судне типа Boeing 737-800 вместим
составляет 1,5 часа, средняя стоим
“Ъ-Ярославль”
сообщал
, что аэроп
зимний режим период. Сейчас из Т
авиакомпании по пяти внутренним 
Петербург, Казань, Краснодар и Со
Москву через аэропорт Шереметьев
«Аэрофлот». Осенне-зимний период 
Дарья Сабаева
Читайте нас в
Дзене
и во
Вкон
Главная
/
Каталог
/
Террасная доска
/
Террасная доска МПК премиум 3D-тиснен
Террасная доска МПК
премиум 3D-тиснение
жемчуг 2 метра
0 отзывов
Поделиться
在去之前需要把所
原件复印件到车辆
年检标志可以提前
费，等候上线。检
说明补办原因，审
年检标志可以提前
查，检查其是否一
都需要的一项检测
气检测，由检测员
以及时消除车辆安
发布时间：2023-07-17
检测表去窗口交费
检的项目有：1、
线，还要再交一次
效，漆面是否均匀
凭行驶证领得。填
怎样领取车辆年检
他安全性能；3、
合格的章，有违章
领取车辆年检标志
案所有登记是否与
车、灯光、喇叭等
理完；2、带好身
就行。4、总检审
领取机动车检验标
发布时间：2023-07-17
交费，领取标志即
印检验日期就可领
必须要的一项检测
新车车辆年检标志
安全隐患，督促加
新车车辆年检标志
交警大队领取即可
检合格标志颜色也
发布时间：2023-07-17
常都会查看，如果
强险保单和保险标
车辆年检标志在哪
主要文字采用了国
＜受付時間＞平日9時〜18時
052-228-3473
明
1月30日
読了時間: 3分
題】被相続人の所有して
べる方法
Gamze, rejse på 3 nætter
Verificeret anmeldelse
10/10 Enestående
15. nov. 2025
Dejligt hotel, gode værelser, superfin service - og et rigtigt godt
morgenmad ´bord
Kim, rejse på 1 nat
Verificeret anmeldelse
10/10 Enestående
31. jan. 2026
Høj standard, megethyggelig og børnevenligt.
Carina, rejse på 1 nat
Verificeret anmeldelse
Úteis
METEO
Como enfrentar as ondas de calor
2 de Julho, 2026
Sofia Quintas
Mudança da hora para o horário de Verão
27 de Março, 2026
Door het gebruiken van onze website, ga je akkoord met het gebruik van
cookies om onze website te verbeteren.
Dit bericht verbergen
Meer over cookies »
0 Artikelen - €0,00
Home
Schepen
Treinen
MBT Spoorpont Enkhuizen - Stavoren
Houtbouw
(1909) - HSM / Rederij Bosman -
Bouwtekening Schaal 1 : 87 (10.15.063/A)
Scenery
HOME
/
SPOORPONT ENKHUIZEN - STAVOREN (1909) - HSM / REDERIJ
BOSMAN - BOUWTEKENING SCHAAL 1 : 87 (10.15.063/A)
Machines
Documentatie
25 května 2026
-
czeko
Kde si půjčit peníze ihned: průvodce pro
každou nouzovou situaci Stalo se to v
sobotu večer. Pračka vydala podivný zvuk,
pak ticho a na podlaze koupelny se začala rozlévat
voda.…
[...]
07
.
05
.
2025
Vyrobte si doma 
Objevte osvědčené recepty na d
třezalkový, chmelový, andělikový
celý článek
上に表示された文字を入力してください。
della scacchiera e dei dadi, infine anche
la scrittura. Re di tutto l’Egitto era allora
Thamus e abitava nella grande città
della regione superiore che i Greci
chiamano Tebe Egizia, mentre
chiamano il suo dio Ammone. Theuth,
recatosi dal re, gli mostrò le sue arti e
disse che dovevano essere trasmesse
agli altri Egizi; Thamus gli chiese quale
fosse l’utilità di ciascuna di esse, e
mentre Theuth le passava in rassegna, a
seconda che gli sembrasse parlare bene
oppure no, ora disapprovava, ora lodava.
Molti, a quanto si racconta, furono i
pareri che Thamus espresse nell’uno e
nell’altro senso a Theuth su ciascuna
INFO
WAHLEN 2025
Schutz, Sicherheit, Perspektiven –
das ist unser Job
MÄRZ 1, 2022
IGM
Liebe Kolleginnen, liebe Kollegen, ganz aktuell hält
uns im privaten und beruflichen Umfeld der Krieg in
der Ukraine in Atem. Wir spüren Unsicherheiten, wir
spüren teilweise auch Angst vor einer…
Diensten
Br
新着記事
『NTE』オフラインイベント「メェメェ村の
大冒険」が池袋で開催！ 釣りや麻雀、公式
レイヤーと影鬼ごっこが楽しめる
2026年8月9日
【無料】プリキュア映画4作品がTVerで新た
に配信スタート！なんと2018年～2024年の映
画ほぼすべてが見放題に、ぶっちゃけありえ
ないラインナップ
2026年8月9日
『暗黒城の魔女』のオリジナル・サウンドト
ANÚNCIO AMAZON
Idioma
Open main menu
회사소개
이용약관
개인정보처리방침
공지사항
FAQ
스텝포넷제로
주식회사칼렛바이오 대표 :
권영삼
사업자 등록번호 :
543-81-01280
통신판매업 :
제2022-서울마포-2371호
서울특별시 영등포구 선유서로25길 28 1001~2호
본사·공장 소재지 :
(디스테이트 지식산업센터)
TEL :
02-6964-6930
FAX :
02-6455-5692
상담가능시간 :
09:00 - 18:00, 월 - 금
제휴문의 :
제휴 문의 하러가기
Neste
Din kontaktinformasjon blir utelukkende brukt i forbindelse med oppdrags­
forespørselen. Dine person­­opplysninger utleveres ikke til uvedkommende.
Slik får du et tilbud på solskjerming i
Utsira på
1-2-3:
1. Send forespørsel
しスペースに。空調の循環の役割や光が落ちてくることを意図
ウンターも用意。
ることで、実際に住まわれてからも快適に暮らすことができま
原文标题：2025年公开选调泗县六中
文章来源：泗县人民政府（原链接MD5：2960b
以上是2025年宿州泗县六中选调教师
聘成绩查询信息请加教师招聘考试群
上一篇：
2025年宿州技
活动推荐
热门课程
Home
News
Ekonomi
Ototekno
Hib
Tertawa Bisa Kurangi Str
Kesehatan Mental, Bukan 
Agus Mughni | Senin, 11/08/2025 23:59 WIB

────────────────────

Filter the entries down to the lines holding the string "chiamano". Copy each of those lines.

chiamano Tebe Egizia, mentre
chiamano il suo dio Ammone. Theuth,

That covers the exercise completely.